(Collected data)
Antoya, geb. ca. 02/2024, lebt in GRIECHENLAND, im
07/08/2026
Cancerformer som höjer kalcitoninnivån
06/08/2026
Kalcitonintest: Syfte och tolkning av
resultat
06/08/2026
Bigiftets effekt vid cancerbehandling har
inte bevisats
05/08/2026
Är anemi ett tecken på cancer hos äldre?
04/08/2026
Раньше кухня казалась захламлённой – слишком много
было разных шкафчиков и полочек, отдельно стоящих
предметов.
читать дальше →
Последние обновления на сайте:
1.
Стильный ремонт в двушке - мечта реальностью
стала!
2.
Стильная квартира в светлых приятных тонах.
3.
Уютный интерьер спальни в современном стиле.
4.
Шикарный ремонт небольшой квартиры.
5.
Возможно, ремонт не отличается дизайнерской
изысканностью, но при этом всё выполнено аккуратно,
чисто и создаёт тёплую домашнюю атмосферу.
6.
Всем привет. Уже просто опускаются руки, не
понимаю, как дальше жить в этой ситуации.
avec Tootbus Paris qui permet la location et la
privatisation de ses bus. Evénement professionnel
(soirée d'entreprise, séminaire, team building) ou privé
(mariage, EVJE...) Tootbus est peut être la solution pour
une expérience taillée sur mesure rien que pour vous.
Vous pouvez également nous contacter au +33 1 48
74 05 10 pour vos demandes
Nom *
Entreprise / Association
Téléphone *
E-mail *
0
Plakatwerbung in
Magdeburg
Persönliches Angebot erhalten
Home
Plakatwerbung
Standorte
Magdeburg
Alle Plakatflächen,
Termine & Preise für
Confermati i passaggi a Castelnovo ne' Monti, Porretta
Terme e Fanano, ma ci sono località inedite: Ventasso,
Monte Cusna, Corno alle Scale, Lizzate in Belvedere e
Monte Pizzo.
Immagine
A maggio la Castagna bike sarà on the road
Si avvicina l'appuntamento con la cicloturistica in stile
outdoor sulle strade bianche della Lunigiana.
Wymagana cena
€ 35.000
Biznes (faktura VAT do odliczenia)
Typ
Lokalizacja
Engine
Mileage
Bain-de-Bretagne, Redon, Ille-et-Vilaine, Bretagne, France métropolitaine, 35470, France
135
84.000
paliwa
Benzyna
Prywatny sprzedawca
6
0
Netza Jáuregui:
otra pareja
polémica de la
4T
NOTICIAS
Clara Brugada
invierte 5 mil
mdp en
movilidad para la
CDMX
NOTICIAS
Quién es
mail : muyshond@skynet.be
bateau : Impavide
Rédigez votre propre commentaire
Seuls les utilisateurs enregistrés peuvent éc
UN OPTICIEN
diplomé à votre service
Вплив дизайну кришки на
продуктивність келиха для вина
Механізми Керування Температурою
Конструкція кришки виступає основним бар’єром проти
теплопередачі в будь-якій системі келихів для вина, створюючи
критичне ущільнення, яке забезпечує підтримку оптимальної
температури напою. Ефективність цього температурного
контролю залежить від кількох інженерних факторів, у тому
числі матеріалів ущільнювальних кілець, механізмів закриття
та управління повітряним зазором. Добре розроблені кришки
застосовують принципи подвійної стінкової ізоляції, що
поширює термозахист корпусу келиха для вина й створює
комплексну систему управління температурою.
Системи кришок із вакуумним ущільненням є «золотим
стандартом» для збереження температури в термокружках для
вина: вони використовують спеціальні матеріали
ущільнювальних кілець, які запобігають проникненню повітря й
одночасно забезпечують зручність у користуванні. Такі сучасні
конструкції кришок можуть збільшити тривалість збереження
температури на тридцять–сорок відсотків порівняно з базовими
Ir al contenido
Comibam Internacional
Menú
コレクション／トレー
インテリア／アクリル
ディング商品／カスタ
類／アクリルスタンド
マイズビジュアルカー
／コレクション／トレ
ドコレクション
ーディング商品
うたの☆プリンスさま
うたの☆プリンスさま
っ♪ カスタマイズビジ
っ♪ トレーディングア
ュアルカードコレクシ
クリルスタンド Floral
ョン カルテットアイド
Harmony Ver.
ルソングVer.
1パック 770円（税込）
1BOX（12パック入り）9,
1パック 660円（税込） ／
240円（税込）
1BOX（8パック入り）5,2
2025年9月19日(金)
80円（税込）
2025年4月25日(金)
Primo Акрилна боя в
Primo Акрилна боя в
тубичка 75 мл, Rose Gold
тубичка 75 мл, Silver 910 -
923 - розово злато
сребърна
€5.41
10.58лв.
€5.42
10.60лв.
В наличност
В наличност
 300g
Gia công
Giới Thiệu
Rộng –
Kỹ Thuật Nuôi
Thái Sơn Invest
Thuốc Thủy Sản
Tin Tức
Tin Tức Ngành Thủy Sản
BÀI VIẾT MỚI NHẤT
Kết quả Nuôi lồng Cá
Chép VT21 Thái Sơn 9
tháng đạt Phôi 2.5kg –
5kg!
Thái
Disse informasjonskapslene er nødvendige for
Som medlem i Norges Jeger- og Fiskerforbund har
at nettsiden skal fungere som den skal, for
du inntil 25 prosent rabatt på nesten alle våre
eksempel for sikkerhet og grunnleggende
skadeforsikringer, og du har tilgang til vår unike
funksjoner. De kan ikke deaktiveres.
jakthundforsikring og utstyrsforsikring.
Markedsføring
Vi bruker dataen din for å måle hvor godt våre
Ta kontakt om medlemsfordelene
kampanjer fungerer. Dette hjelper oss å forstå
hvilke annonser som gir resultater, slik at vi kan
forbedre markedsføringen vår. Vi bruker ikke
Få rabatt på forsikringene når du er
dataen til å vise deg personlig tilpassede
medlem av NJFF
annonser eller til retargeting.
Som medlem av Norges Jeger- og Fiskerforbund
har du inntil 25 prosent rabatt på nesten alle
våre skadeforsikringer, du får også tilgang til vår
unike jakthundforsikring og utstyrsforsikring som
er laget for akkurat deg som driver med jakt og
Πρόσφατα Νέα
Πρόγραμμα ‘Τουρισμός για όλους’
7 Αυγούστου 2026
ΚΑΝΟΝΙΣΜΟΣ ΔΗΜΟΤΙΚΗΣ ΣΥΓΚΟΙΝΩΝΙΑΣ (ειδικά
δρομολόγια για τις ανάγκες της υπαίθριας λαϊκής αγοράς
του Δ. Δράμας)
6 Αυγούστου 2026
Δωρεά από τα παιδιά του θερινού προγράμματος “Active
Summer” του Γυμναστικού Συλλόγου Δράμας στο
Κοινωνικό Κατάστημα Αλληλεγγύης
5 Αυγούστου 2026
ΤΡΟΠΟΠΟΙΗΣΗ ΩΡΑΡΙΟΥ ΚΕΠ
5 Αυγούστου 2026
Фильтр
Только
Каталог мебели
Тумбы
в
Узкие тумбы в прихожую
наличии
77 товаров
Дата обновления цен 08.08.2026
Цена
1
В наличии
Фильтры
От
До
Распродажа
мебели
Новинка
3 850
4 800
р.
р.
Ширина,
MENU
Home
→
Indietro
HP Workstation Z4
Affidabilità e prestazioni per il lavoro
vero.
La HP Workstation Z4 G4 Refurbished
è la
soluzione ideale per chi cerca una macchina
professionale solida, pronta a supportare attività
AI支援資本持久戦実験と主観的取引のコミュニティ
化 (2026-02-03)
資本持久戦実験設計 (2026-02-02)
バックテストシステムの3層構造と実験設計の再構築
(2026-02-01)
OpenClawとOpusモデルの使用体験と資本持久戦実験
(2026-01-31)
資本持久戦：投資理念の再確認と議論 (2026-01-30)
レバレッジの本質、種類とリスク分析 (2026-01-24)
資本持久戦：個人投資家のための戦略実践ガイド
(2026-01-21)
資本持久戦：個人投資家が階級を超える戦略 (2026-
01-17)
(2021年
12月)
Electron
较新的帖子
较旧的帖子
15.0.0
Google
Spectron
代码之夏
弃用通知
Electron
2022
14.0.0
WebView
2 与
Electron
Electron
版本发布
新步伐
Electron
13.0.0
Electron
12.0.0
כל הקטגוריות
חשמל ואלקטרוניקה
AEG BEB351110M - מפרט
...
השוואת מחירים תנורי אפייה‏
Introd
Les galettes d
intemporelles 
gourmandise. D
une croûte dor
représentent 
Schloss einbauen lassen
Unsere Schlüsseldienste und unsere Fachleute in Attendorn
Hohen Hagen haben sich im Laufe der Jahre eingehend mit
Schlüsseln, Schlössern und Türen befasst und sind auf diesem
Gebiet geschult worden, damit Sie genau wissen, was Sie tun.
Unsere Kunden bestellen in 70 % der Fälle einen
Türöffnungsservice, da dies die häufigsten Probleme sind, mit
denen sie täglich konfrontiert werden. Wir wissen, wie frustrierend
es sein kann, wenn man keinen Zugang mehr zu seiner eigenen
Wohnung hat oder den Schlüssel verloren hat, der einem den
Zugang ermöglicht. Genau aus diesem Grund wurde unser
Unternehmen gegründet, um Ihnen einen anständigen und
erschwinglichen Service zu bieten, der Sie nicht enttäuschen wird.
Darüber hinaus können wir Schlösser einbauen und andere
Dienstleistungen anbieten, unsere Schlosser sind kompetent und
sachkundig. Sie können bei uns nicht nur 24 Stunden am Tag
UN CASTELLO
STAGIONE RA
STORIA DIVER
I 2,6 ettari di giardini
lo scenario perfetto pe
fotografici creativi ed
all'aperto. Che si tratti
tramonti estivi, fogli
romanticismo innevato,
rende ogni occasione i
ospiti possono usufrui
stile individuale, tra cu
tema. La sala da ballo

» **Assignment**
Your answer consists solely of the lines from the top of the records above through the line that contains "Возможно, ремонт не отличается дизайнерской", each echoed exactly.

» **Expected answer**
Antoya, geb. ca. 02/2024, lebt in GRIECHENLAND, im
07/08/2026
Cancerformer som höjer kalcitoninnivån
06/08/2026
Kalcitonintest: Syfte och tolkning av
resultat
06/08/2026
Bigiftets effekt vid cancerbehandling har
inte bevisats
05/08/2026
Är anemi ett tecken på cancer hos äldre?
04/08/2026
Раньше кухня казалась захламлённой – слишком много
было разных шкафчиков и полочек, отдельно стоящих
предметов.
читать дальше →
Последние обновления на сайте:
1.
Стильный ремонт в двушке - мечта реальностью
стала!
2.
Стильная квартира в светлых приятных тонах.
3.
Уютный интерьер спальни в современном стиле.
4.
Шикарный ремонт небольшой квартиры.
5.
Возможно, ремонт не отличается дизайнерской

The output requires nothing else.